Route 66, a Swarm of Bees and Wild Camping

Location: Williams, AZ 86046, USA
So after the amazing lunch at Cracker Barrel Old Country Store and Restaurant in Kingman, Sophie and I headed North-East on Route 66 towards Seligman, Williams and further to the Grand Canyon. We had no set locations to camp but after the training we had in the desert with Mary and Dan we were feeling confident that we could find a safe, comfortable place to sleep.

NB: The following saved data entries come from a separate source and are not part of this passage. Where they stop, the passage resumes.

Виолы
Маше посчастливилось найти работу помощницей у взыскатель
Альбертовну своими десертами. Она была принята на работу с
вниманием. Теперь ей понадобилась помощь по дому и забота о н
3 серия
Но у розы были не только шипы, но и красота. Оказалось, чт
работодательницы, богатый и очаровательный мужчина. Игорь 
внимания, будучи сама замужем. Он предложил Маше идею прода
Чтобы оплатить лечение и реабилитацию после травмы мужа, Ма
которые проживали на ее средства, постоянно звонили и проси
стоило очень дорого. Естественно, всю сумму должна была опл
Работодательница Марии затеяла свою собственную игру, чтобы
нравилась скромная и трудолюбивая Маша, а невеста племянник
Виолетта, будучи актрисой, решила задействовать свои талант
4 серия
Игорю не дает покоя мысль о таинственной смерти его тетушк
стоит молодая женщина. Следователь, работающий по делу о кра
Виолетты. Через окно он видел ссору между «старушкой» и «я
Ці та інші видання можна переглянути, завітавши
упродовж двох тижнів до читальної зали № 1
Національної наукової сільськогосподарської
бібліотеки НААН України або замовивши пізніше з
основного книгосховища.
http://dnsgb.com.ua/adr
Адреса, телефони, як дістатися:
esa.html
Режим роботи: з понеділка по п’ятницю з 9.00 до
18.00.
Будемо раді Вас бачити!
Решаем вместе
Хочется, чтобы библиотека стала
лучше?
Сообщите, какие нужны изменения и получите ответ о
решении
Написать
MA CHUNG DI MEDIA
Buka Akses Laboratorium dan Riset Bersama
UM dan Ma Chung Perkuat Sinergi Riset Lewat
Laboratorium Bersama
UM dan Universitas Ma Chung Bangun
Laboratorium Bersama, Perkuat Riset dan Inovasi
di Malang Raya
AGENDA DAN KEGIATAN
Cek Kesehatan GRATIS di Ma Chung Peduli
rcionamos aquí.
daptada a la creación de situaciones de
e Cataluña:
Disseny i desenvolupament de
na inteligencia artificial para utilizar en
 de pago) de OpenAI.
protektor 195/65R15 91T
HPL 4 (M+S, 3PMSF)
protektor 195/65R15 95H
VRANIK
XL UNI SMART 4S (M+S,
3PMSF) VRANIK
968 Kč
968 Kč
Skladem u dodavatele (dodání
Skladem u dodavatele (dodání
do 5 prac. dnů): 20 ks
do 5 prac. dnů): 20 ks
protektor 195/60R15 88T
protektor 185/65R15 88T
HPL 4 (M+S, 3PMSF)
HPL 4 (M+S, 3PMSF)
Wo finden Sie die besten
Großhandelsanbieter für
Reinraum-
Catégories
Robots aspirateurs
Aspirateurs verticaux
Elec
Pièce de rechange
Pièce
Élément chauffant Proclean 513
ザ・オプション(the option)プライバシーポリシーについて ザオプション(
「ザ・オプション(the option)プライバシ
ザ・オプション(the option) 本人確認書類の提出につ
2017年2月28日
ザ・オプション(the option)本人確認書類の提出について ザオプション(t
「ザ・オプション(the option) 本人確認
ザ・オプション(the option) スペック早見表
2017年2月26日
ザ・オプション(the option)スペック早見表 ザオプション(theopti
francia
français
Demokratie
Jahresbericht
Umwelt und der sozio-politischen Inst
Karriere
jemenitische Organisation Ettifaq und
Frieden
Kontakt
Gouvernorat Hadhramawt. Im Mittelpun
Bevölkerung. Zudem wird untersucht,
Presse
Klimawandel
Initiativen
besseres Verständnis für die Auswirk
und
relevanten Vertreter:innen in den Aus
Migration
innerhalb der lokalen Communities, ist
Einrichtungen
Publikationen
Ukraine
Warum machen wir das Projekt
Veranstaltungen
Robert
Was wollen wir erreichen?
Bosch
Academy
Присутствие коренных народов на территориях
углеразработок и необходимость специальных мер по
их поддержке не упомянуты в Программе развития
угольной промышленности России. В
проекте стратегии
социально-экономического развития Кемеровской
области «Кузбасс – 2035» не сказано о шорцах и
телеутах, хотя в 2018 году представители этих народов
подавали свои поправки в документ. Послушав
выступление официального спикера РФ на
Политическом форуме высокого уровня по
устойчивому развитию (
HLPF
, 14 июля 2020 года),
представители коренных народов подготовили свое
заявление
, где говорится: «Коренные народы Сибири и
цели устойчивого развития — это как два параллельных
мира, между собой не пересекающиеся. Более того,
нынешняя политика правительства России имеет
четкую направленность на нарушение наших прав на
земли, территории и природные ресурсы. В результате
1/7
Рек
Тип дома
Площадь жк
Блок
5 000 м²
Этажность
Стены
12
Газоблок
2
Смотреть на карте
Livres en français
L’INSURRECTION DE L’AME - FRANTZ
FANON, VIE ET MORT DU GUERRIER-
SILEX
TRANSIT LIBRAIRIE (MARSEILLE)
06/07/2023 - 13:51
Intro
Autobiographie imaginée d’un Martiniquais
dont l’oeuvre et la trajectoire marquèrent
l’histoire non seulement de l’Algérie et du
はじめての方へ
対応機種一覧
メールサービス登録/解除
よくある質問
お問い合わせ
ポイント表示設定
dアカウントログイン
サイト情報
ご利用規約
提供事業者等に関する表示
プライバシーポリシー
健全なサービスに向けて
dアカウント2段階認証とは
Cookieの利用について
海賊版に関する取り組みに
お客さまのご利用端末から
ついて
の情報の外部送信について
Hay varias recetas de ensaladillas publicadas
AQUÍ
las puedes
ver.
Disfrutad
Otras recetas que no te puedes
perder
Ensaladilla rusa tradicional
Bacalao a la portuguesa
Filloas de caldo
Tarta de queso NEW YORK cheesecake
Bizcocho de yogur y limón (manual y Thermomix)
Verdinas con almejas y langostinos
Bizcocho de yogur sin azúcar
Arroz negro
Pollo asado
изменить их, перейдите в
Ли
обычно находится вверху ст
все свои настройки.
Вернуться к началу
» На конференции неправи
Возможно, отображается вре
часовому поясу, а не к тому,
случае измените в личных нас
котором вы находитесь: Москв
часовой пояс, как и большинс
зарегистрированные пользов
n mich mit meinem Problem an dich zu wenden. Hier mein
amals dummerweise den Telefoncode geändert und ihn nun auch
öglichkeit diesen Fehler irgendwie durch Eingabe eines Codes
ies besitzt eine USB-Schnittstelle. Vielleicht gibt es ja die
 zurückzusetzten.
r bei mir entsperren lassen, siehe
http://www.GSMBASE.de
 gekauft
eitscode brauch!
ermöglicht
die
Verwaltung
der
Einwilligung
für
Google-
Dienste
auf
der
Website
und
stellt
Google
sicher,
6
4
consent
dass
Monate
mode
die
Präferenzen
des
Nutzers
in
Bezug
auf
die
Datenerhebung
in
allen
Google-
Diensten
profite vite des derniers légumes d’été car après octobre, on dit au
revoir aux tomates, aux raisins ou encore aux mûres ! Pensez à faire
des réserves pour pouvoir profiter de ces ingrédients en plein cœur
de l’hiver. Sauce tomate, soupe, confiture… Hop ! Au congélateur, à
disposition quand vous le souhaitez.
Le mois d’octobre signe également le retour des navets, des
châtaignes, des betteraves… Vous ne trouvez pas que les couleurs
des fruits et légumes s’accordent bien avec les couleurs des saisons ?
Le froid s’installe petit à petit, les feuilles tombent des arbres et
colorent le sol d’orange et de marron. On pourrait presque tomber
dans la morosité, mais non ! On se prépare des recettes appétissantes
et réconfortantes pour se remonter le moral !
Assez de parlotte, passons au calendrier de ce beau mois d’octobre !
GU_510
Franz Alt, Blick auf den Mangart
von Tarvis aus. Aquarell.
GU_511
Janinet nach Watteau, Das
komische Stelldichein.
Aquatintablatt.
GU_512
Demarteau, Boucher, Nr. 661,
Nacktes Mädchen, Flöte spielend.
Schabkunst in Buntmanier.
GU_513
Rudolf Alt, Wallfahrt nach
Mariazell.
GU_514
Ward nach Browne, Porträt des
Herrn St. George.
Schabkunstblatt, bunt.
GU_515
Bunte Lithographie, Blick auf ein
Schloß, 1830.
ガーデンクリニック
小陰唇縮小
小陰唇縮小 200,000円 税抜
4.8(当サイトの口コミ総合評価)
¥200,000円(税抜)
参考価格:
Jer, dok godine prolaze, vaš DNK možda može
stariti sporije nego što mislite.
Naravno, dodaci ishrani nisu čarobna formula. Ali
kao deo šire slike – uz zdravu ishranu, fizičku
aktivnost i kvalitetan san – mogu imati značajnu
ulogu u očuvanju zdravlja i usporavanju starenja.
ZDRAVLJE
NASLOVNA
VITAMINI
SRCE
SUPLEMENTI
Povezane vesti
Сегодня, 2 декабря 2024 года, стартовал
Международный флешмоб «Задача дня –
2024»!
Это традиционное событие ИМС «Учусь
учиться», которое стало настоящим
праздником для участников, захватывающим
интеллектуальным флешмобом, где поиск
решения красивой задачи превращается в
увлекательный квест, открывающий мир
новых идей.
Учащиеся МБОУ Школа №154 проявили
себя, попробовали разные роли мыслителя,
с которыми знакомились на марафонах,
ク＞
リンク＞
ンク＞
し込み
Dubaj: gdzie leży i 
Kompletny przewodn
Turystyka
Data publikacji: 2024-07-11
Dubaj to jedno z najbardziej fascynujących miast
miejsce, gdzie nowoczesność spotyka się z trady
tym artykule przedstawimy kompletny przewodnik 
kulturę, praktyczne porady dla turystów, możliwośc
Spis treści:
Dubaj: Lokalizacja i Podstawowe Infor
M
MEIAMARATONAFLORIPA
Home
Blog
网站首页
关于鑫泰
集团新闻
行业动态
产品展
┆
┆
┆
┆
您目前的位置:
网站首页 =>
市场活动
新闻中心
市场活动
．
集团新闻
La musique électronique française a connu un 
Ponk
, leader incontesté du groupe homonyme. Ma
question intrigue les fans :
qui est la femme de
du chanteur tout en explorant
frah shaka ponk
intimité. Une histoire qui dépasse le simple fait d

It was really nice to get back on the bikes after the extended stay in Henderson with the fantastic Mary, Dan and Rosie.  We were full up after the sizable late lunch we had and just wanted to get outside of civilization to find a spot of land, a good distance from the road where we could do our first bit of wild camping alone.  It was a fairly daunting task because the houses along Route 66 seemed to just keep going and going.  In pretty quick succession two unexpected things happened.  The first was that we were enveloped by a swarm of bees.  It happened so quickly that all we could do was tilt our heads down, close our mouths and carry on riding.  Thankfully we came off completely unharmed and managed to brush off the few bees that got caught in our clothes.  Carrying on a little further our path was blocked by a car completely across the shoulder.  The driver rolled down the window and asked where we were going.  After a brief discussion Valerie invited us to her home that was only about a mile away to stay in her camper van.  Never wanting to miss a night in an actual bed we headed off to her home to meet her husband and son.  Further to the bed we were welcomed with ice-cream sundaes and sports drinks.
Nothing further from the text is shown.